== Supplied entries ==
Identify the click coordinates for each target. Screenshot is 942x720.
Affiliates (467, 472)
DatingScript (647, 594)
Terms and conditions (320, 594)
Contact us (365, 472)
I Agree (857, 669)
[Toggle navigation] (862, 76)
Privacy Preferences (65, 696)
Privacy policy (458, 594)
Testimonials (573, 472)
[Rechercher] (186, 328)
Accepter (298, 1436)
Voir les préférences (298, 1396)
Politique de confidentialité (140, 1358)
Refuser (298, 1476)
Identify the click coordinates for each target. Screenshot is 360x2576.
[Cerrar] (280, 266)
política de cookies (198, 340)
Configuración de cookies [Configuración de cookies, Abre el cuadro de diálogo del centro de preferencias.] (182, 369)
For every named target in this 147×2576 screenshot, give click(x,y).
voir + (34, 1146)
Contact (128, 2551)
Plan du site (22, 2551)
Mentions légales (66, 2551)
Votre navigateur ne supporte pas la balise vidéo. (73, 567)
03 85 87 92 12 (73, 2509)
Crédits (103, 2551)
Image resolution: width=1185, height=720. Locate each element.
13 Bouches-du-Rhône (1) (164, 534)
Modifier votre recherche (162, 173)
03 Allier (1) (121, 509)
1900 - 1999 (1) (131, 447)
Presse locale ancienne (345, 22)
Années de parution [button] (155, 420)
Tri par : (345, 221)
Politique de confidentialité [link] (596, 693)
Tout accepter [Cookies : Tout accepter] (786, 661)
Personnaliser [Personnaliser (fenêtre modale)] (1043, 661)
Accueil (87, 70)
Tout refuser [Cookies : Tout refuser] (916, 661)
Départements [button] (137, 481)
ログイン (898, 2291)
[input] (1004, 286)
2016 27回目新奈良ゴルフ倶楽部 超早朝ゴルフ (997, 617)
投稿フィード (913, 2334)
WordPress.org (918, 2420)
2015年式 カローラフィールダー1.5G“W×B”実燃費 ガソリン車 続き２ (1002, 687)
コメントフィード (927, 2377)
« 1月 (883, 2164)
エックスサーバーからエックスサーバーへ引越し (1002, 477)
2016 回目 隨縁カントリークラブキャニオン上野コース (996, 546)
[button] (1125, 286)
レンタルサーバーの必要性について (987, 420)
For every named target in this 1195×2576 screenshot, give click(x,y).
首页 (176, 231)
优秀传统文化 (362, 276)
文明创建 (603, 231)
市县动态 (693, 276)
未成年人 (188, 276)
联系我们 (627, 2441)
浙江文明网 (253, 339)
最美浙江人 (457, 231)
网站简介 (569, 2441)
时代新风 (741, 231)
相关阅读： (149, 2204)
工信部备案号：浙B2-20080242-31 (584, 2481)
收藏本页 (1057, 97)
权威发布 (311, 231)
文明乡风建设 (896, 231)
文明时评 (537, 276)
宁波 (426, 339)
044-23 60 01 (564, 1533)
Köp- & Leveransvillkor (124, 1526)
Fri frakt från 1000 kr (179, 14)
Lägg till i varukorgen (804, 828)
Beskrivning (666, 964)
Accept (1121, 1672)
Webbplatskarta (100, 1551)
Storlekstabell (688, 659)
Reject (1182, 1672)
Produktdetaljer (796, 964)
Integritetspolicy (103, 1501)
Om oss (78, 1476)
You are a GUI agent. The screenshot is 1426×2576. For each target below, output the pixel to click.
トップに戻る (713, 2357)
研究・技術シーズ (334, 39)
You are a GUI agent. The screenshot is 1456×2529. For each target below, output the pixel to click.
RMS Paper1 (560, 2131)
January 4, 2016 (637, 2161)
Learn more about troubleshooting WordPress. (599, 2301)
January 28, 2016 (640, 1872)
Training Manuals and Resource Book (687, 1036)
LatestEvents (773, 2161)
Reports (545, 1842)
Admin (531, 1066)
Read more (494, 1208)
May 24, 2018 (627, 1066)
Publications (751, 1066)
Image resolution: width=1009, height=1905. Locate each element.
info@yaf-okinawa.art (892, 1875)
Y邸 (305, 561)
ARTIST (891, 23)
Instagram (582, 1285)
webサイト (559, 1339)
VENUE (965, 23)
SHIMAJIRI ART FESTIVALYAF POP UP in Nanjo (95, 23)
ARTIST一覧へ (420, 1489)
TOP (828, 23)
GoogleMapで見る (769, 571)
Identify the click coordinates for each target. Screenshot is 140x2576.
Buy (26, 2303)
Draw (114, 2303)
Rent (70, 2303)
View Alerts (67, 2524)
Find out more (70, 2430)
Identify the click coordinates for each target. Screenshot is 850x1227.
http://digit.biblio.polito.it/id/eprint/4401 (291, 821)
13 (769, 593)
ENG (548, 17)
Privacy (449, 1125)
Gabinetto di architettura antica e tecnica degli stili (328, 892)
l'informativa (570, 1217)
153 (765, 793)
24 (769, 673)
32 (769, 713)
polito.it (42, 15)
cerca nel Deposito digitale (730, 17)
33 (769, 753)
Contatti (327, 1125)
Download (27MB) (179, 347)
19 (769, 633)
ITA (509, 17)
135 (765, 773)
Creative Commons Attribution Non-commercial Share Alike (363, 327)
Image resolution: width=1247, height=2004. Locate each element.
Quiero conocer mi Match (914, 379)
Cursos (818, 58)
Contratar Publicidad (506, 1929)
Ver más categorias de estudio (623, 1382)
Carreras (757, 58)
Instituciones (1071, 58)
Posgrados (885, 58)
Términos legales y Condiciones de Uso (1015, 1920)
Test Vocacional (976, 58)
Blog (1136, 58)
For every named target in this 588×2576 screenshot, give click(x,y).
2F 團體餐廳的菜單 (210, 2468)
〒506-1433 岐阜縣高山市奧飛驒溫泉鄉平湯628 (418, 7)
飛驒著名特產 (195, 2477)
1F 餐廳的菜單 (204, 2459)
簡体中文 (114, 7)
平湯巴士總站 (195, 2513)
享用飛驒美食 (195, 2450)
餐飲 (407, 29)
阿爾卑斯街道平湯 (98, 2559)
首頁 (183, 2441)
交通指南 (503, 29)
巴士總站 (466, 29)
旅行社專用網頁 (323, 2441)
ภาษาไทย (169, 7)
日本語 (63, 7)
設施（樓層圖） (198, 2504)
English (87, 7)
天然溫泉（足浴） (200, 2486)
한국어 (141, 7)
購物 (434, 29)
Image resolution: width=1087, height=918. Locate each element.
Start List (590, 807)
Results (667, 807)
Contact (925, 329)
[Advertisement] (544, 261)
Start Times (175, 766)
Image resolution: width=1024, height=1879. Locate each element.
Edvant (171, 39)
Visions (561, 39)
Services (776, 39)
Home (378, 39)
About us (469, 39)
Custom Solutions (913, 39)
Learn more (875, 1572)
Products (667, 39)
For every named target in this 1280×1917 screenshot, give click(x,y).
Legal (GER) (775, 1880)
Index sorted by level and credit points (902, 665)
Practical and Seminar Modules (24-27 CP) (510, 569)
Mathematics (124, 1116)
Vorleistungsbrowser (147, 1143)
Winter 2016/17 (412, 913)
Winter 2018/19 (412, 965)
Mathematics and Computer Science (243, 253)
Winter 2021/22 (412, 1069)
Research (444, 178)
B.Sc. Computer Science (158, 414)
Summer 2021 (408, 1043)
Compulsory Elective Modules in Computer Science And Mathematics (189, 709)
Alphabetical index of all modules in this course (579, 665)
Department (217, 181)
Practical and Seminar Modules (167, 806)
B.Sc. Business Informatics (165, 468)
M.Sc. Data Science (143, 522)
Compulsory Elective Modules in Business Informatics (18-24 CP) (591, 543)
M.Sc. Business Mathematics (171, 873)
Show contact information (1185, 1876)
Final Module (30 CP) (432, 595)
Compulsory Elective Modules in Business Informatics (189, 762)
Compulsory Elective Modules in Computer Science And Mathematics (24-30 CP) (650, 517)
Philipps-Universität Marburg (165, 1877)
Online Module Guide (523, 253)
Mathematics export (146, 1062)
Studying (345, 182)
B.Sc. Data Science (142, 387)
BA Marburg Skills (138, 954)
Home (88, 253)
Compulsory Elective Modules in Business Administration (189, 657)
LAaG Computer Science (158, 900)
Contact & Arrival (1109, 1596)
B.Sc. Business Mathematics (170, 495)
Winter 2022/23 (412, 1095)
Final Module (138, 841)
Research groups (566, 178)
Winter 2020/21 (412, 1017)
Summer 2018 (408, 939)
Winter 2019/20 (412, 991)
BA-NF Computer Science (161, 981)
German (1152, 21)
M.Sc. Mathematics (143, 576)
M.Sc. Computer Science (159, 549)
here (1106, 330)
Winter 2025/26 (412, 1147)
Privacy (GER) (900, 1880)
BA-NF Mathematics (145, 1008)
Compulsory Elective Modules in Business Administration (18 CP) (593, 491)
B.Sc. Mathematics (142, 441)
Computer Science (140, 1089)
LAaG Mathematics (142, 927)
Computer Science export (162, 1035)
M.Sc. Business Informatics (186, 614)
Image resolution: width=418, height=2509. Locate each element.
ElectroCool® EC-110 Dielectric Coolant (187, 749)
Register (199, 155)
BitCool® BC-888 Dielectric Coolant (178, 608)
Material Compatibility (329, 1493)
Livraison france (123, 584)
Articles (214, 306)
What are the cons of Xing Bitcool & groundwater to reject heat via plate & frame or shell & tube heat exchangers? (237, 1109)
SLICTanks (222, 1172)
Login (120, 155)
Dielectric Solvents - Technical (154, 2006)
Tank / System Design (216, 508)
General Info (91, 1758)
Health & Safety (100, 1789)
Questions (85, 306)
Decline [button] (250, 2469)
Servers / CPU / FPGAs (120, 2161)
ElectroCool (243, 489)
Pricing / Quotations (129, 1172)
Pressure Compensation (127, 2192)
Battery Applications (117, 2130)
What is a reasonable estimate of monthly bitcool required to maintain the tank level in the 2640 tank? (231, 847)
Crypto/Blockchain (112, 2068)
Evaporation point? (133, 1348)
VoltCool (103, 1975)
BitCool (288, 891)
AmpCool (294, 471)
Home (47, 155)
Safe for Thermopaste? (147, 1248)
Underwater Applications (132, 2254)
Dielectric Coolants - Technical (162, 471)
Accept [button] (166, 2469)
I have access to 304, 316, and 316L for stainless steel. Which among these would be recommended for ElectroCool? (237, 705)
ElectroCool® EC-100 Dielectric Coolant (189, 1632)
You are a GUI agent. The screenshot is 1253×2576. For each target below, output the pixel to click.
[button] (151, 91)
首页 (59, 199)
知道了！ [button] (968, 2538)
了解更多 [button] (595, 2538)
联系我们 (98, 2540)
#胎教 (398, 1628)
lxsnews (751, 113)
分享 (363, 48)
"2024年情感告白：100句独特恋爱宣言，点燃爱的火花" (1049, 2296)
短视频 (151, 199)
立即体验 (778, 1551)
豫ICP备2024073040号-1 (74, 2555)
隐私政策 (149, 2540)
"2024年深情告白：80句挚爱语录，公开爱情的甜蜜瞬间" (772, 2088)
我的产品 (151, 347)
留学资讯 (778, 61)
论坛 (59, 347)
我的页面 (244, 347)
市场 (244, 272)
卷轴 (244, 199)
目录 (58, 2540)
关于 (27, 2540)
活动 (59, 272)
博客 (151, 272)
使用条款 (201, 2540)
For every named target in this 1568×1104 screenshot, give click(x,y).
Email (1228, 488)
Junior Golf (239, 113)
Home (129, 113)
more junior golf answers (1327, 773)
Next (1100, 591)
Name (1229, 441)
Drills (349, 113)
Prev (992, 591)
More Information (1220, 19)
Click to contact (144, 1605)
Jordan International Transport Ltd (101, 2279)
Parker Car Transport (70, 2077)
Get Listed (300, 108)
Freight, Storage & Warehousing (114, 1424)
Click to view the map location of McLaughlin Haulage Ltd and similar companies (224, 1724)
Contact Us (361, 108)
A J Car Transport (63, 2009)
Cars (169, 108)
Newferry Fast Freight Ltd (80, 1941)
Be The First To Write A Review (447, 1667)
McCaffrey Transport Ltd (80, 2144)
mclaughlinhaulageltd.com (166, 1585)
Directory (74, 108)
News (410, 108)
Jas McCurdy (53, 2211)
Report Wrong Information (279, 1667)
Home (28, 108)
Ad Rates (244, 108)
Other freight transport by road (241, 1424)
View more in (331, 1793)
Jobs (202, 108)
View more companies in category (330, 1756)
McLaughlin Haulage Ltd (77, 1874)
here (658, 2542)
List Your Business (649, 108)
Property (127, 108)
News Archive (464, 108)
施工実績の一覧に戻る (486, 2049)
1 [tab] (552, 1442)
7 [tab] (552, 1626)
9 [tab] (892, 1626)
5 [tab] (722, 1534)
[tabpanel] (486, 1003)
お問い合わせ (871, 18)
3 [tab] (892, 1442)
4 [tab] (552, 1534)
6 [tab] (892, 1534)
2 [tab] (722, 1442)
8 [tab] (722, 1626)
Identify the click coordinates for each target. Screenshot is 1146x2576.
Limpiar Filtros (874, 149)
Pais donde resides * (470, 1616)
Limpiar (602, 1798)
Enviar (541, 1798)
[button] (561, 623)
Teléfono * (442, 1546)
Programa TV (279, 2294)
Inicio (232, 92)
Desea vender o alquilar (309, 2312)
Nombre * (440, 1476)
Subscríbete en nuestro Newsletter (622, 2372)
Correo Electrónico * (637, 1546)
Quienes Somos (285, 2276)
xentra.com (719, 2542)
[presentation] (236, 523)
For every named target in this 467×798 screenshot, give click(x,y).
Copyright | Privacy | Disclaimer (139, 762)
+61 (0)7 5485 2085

== Task item ==
From the line with "xentra.com (719, 2542)" to the last line of the material, give every line again exactly, and only those lines.

== Result below ==
xentra.com (719, 2542)
[presentation] (236, 523)
For every named target in this 467×798 screenshot, give click(x,y).
Copyright | Privacy | Disclaimer (139, 762)
+61 (0)7 5485 2085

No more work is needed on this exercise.